Initialize a GitHub repository
Go to the frontend repository and run:
git init
git add --all
git commit -m "Initial Commit"
Create a Heroku project
Install the Heroku CLI
Sign in to Heroku
heroku login
Create a new application
Make sure you are at the frontend repository an run:
heroku create your-app-name
You will then receive the app URL. Save it for accessing later.
Deploy the app
Push the code to Heroku and deploy it.
git push heroku master
Great! The app is now online.
Adding a wildcard domain
To activate the subdomain capabilities, you'll have to add a wildcard Custom Domain.

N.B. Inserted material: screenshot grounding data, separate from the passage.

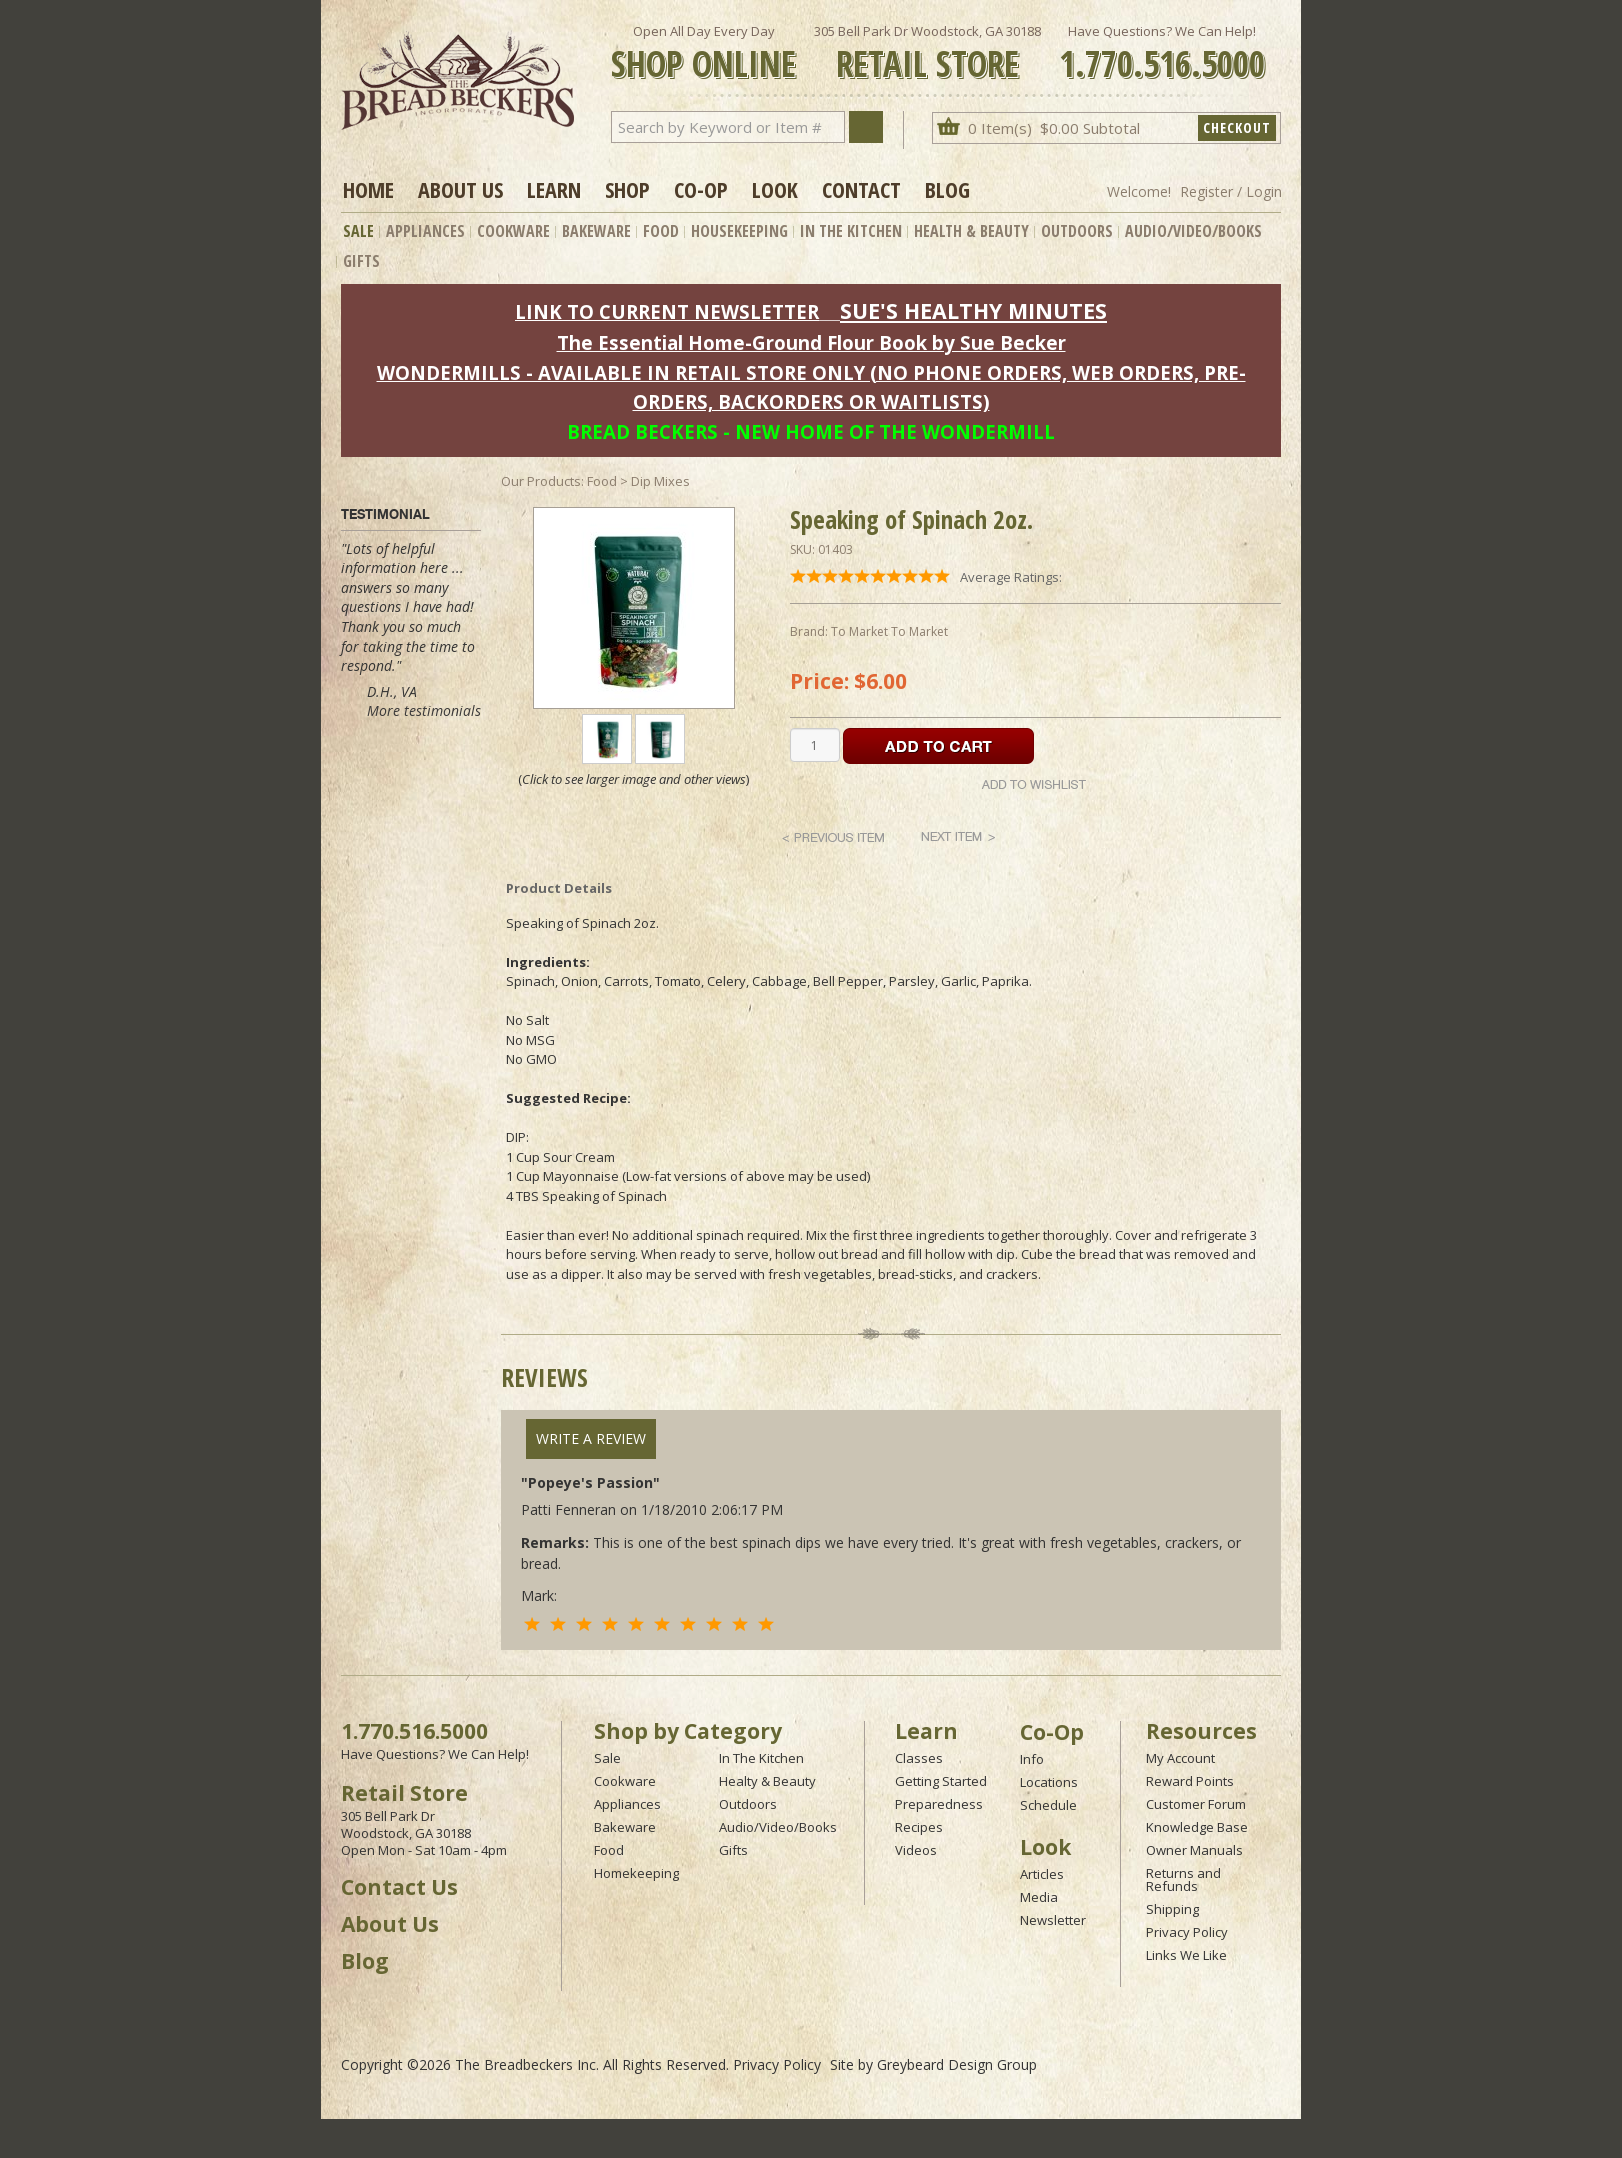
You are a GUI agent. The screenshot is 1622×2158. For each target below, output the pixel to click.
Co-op (701, 189)
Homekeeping (636, 1873)
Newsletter (1053, 1920)
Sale (358, 231)
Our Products (541, 481)
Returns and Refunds (1183, 1879)
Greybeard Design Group (957, 2064)
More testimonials (424, 710)
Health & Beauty (971, 231)
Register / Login (1231, 191)
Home (368, 189)
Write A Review (591, 1438)
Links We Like (1186, 1955)
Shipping (1172, 1909)
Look (775, 189)
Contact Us (399, 1887)
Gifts (361, 261)
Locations (1049, 1782)
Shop (627, 189)
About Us (460, 189)
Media (1039, 1897)
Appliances (425, 231)
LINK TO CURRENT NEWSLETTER (667, 311)
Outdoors (1077, 231)
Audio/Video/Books (1193, 231)
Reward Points (1190, 1781)
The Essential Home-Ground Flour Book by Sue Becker (811, 342)
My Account (1180, 1758)
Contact (861, 189)
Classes (919, 1758)
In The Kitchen (851, 231)
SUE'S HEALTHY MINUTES (973, 310)
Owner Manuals (1194, 1850)
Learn (554, 189)
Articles (1042, 1874)
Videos (916, 1850)
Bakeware (596, 231)
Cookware (513, 231)
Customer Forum (1196, 1804)
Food (661, 231)
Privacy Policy (1187, 1932)
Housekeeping (739, 231)
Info (1032, 1759)
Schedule (1048, 1805)
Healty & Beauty (767, 1781)
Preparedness (939, 1804)
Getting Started (941, 1781)
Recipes (919, 1827)
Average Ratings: (1011, 577)
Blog (947, 189)
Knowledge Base (1197, 1827)
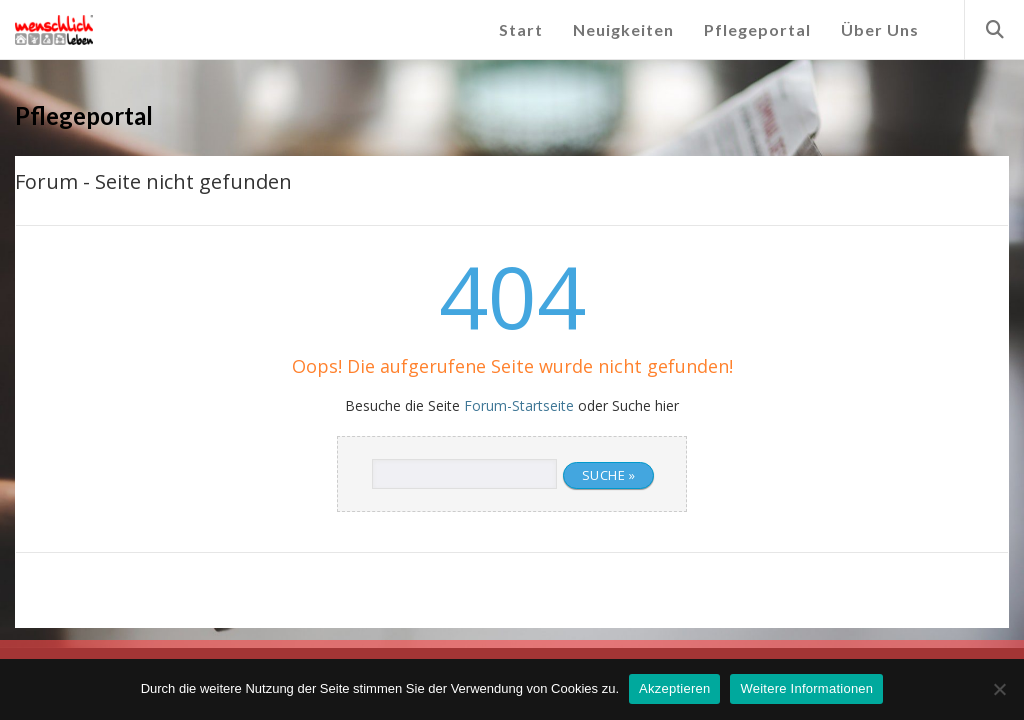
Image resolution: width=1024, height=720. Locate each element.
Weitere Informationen (806, 688)
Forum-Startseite (519, 405)
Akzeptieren (674, 688)
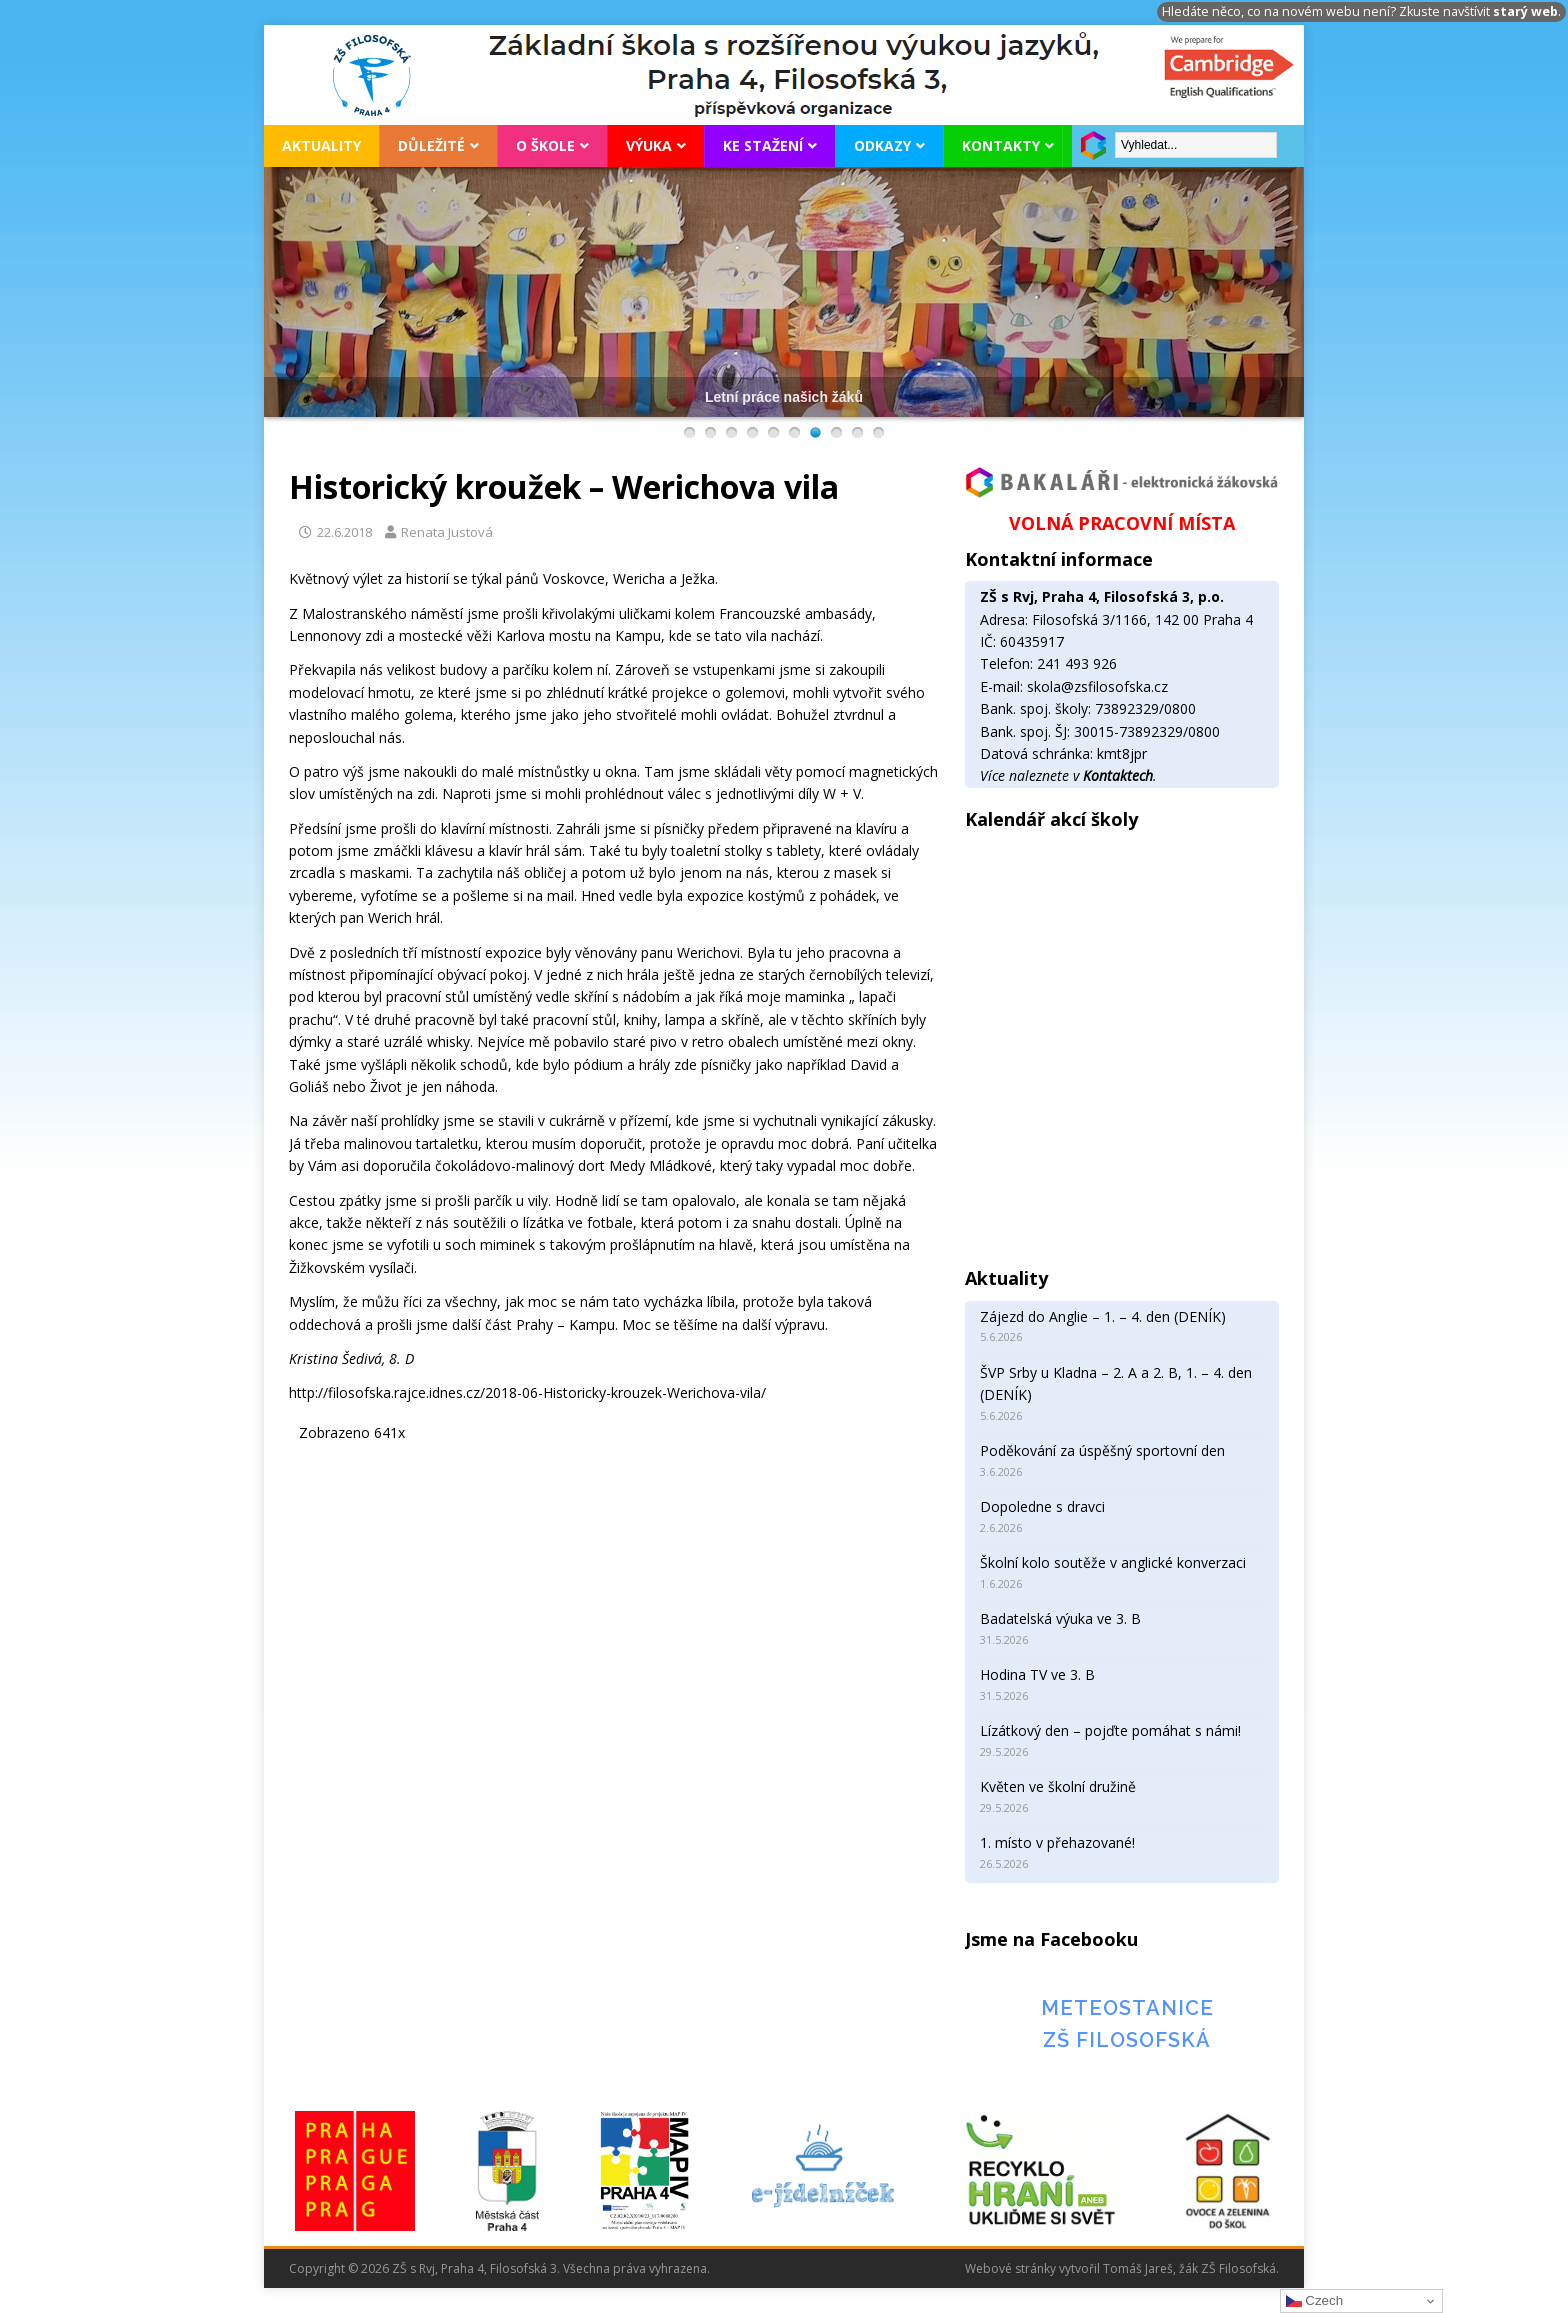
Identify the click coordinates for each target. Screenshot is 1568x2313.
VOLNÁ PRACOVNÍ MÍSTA (1122, 523)
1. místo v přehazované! (1057, 1842)
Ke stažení (763, 145)
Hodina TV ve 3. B (1037, 1674)
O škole (545, 145)
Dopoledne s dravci (1042, 1506)
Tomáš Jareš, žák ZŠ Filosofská (1189, 2268)
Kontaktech (1118, 775)
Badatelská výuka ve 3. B (1060, 1618)
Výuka (649, 145)
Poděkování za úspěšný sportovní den (1102, 1450)
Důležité (431, 145)
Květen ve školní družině (1058, 1786)
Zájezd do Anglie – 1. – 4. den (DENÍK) (1103, 1316)
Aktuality (321, 145)
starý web (1525, 11)
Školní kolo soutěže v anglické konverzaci (1113, 1562)
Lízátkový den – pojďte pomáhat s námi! (1110, 1730)
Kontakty (1001, 145)
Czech (1314, 2301)
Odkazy (882, 145)
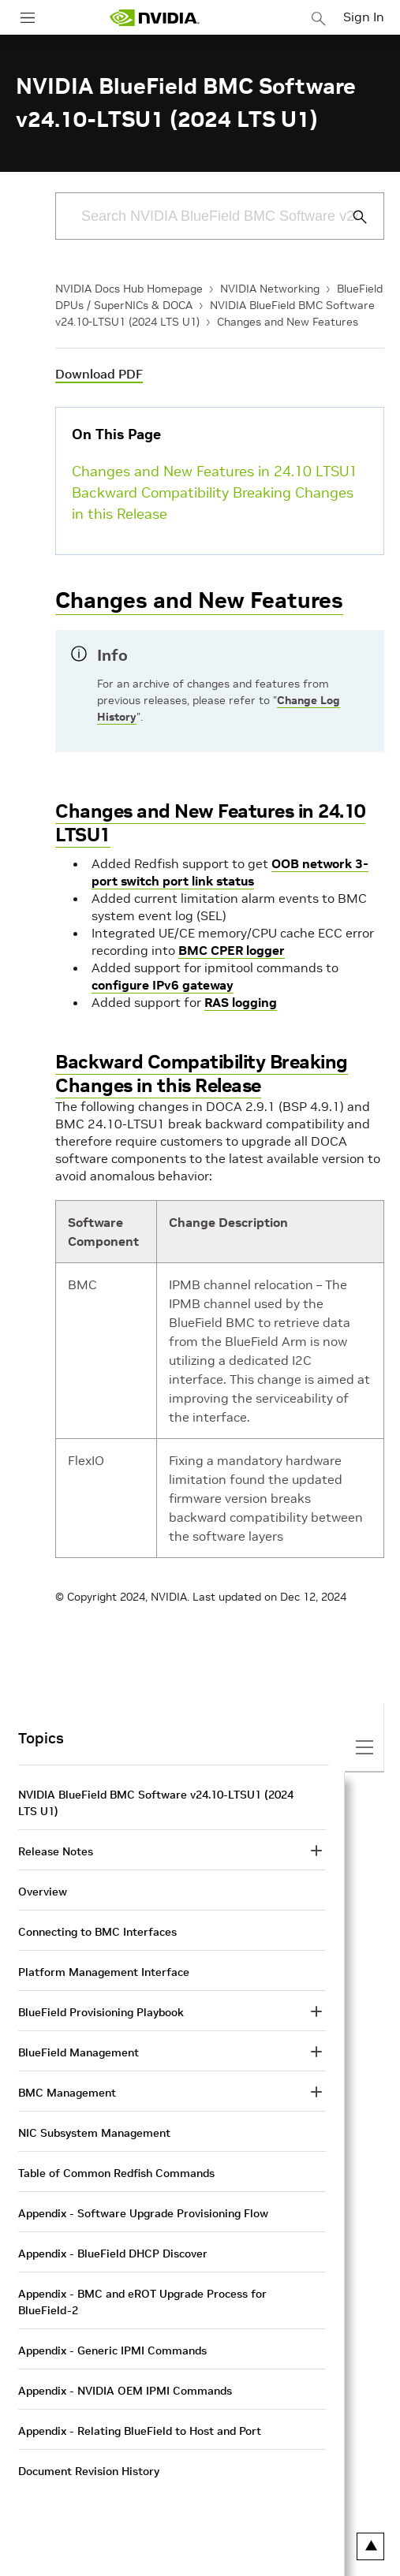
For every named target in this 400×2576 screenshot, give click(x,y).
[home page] (155, 17)
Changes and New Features (287, 322)
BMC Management (67, 2093)
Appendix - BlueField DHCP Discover (112, 2253)
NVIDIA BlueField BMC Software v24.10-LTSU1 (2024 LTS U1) (155, 1803)
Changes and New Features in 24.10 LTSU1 (214, 471)
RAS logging (240, 1002)
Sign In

heroku domains:add "*.your_custom_domain.com"
More information at https://devcenter.heroku.com/articles/custom-domains#add-a-wildcard-domain.
Configuring the DNS
Add the CNAME record on the custom domain provider DNS.
To discover the CNAME, run:
heroku domains
For more information, read https://devcenter.heroku.com/articles/custom-domains#configuring-dns-for-wildcard-domains.
You must also add a URL Redirect Record to point your root domain to www.
I use Namecheap as the domain provider, so my DNS configuration starts looking like this:

It might take a few minutes, but you will be ready to use your URL without SSL.
It will be accessible via http.
Configuring the SSL certificate
Because of the wildcard, Heroku does not automatically assign a certificate for us. We must create it using CertBot.
Install CertBot: https://certbot.eff.org/.
After installed, run the command below, changing the YOUR_CUSTOM_DOMAIN for your domain.
sudo certbot certonly \
--server https://acme-v02.api.letsencrypt.org/directory \
--manual --preferred-challenges dns \
-d \*.YOUR_CUSTOM_DOMAIN.com -d YOUR_CUSTOM_DOMAIN.com
Follow the instructions. You will have to create a DNS TXT record.
Ok, now you have your certificate saved at /etc/letsencrypt/live/your_custom_domain.

Upgrade your Heroku dynos to Hobby
This is required to upload SSL certificates.
Upload the certificate to Heroku
sudo heroku certs:add /etc/letsencrypt/live/your_custom_domain/fullchain.pem /etc/letsencrypt/live/your_custom_domain/privkey.pem
More information at https://devcenter.heroku.com/articles/ssl#manually-uploading-certificates-and-intermediaries.
Done! Now your application can be accessed via subdomains and with https.